Wer Partner braucht, muss vertrauenswürdig und berechenbar sein.


Im tränenreichen Film "Jenseits von Afrika" (mit dem großartigen Klaus Maria Brandauer in tragender Nebenrolle) antwortet die Hauptfigur, die Dänin Karen Blixen, von skeptischen Briten in der Weite des afrikanischen Busches gefragt, auf welcher Seite das kleine Königreich im Ersten Weltkrieg stehe, sinngemäß mit dem Satz: "Ich hoffe, auf seiner eigenen."

Auf welcher Seite Österreich steht, ist eine Frage, die neue Dringlichkeit erhalten hat. Nicht nur wegen des jüngsten Konflikts um die Verteilung der Impfstoffe, aber auch. Tatsächlich suchen die europäischen Partner schon seit dem EU-Beitrittsantrag Hinweise nach der Rolle Österreichs. Eines der stärksten Argumente der Beitrittsskeptiker lautete damals, dass damit die Position Deutschlands in der EU nur weiter gestärkt werde. Das wird Angela Merkel seit 2017, als Sebastian Kurz Kanzler wurde, zwar anders sehen, doch die Differenzen mit der Regierung in Berlin waren meist taktischer Natur; in den allermeisten inhaltlichen Fragen stehen Berlin und Wien auf der gleichen Seite. Wie auch, bei der Fülle an gesellschaftlicher und wirtschaftlicher Verflechtung.

Interessen sind, wenngleich zweifellos von enormer Bedeutung, aber nur das eine; das andere sind Ideen - Ideen für die Zukunft inklusive konstruktiver Kritik an der Gegenwart und Konzepten für bessere Lösungen. Wo steht da Österreich? Man wüsste gerne Näheres.

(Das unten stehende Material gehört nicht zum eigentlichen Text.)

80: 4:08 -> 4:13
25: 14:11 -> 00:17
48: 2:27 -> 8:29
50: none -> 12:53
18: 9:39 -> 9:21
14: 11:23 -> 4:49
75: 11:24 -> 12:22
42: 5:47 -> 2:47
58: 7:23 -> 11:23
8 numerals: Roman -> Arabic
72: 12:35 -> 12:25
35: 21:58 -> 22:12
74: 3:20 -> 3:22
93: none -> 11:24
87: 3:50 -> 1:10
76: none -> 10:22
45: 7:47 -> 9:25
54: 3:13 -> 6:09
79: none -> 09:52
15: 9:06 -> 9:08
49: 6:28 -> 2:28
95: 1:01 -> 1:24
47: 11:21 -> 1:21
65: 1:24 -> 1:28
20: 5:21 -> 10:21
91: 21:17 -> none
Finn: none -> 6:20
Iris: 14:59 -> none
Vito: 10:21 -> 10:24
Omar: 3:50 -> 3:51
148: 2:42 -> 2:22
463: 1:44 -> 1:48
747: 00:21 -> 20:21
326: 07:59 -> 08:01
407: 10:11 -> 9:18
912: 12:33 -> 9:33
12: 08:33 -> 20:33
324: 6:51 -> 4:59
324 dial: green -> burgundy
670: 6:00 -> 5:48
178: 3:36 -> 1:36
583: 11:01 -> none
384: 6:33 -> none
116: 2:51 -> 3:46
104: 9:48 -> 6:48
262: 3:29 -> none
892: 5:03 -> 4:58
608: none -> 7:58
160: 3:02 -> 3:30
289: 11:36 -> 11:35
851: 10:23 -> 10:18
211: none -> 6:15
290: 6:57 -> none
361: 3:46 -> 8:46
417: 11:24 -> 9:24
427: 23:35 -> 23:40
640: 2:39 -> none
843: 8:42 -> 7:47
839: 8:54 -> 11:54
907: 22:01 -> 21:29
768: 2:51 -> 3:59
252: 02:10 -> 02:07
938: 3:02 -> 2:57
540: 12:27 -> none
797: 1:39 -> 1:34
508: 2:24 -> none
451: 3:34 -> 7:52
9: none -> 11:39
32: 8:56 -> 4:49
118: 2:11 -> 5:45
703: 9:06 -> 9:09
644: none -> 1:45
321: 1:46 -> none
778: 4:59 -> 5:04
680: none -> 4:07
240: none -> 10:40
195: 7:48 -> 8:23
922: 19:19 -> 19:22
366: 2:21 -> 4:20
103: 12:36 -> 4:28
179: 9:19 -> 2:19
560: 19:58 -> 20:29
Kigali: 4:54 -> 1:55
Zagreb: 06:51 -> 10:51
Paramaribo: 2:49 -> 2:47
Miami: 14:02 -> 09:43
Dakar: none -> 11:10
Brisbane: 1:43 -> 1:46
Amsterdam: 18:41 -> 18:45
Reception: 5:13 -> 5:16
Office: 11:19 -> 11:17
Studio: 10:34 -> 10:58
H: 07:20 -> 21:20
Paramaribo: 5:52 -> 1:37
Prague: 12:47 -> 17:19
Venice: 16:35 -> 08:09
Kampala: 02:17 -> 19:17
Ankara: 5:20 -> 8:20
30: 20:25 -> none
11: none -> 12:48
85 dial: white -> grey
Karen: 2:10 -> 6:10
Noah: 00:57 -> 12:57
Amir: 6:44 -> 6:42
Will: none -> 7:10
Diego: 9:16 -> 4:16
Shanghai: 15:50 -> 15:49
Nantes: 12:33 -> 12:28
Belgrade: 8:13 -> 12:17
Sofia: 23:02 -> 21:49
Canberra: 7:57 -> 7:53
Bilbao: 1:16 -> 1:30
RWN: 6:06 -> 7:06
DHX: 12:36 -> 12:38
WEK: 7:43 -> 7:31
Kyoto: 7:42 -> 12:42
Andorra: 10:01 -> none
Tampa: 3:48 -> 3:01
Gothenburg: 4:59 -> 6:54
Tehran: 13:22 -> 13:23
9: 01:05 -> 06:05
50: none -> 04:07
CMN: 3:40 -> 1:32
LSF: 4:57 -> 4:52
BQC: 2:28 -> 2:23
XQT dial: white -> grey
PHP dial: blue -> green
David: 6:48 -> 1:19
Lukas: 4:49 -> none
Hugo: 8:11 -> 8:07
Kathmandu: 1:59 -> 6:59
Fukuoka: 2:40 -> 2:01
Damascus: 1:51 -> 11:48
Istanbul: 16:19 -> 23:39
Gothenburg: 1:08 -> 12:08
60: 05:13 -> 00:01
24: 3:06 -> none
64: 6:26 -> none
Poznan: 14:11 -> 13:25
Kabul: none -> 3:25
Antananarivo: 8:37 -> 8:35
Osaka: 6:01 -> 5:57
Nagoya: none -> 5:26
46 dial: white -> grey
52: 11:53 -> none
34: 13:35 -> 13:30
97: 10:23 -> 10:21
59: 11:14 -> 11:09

Kanzler Kurz hat es bereits als Außenminister meisterhaft verstanden, Innenpolitik über die Brüsseler Bande zu spielen. Damit ist er auch heute im Kreis der Regierungschefs nicht allein. Das ist nicht immer schön anzusehen, gehört aber zum politischen Geschäft. Wer daraus unbedingt etwas Positives ableiten will, kann immerhin sagen, dass die Grenze zwischen Innen- und Europapolitik endgültig verschwunden ist.

Schwerer wiegt der Mangel an Berechenbarkeit, die der österreichischen Position in Brüssel mittlerweile anhängt. Das Liebäugeln mit den Visegrád-Vier war jenseits des Gebots guter Nachbarschaft und enger wirtschaftlicher Bande politisch nie ernst zu nehmen (hoffentlich!). In einem zu engen Bündnis mit Deutschland fehlt Österreich eigene Beinfreiheit. Von daher hatte die Allianz der "frugalen Fünf" mit den Niederlanden, Schweden, Dänemark und Finnland europapolitischen Charme mit Chance auf Substanz.

Doch wie passt diese Partnerschaft zum Ergebnis des Impfstreits, den Österreich mit durchaus guten Argumenten losbrach, um am Ende recht einsam dazustehen? Alles nur, um neue Schlagzeilen zu kreieren und abzulenken? Wenn ja, dann wäre das eine ernüchternde Antwort auf die Frage, wo Österreich steht.